I have not been able to find any official file format specification for this DCP file but I saw something very familiar throwing the file in a hex editor... The file starts with II. This is the byte order mark for a TIFF file. The field directly after it is not 0x42 though which makes this an invalid TIFF file. It turns out that a DCP file is just a TIFF file with a modified header that does not have any image data in it. This makes the Megapixels implementation pretty easy: read the TIFF tags from the DCP and save them in the DNG (which is also TIFF).

In practice this was not that easy. Mainly because I'm using libtiff and DCP is almost a TIFF file. Using libtiff for DNG files works pretty well since DNG is a superset of the TIFF specification. The only thing I have to do is add a few unknown TIFF tags to the libtiff library at runtime to use it. DCP is a subset of the TIFF specification instead and it is missing some of the tags that are required by the TIFF specification.
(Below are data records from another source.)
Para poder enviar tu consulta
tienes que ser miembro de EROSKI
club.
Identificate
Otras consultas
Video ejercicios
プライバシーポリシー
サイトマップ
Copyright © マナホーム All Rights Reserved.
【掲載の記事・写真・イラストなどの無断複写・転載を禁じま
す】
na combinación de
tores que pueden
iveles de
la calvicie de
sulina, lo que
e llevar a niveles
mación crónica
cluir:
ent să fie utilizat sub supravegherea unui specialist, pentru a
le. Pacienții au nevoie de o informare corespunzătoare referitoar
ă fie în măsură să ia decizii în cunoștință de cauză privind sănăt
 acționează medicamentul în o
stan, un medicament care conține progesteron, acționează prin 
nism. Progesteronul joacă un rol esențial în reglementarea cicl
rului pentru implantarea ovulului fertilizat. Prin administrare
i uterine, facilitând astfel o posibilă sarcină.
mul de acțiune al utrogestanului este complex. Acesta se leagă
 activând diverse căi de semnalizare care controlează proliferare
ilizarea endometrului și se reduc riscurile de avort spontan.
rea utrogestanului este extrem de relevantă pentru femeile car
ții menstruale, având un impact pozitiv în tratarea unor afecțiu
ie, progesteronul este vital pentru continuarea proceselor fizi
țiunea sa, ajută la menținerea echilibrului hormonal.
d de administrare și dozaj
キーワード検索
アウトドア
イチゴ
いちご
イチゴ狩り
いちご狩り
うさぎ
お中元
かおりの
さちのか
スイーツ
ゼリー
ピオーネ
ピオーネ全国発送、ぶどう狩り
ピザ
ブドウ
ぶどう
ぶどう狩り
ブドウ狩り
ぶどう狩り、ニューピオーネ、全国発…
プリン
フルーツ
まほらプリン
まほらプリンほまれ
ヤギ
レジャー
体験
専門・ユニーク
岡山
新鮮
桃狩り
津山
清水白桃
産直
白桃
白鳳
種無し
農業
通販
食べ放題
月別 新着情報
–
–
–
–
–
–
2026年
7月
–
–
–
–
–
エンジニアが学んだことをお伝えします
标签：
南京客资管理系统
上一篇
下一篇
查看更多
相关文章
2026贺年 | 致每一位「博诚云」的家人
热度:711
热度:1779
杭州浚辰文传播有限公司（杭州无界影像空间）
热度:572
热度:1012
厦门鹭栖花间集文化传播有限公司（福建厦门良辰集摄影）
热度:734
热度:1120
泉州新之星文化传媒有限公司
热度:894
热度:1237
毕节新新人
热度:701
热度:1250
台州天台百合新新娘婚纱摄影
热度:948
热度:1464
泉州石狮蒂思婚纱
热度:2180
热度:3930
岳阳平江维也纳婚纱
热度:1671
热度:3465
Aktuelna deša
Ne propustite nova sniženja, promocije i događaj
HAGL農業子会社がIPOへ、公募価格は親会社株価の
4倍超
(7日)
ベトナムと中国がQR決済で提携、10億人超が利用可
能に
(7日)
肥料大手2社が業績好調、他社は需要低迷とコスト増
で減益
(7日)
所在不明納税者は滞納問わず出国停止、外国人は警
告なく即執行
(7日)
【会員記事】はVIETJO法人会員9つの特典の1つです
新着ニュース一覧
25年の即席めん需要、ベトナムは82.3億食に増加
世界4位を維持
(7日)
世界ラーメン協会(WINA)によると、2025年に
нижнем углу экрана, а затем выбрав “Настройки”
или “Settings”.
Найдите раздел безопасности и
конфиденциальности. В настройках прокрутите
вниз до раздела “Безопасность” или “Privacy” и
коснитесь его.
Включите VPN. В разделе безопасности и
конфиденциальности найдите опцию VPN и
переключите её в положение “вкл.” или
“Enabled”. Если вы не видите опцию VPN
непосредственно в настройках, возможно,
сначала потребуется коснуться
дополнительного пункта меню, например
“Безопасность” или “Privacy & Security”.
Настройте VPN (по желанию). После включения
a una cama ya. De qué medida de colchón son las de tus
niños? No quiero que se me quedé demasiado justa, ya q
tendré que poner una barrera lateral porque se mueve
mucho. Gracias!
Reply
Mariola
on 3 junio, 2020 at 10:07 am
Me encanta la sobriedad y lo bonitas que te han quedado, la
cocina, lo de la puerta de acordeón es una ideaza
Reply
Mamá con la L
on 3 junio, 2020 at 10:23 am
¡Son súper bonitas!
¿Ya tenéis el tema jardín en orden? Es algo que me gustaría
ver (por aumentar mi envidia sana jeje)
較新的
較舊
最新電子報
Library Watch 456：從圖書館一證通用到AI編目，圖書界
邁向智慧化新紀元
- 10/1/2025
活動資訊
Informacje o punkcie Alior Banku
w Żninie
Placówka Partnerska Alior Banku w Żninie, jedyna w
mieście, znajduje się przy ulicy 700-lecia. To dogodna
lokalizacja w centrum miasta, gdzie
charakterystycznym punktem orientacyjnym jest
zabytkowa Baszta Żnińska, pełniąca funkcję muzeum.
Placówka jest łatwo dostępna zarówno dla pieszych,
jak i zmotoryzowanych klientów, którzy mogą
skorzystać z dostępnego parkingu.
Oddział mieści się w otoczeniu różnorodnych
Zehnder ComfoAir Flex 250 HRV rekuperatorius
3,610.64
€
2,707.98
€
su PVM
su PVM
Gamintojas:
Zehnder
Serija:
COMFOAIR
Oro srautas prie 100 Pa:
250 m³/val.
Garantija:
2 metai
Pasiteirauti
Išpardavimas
There's also no way in libtiff to ignore the invalid version number in the header.

So I wrote my own tiff parser for this. Tiff parsers are quite hard since there's an enormous amount of possiblities to store things in TIFF files. Since DCP is a smaller subset of TIFF it's quite reasonable to parse it manually instead. A parser for the DCP metadata is around 160 lines of plain C, so that is now embedded in Megapixels. The code searches for a .dcp files associated with a specific sensor and then embeds the calibration data into the generated DNG files. If the matrices are also defined in the camera ini files then those are overwritten by the ones from the DCP file.

Results

The new calibration work is now in megapixels#30 and needs to go through the testing and release process now. There's also a release for postprocessd upcoming that removes the gamma correction.

For the Librem 5 there's millipixels#88 that adds correct color matrices for now until that has the DCP code added.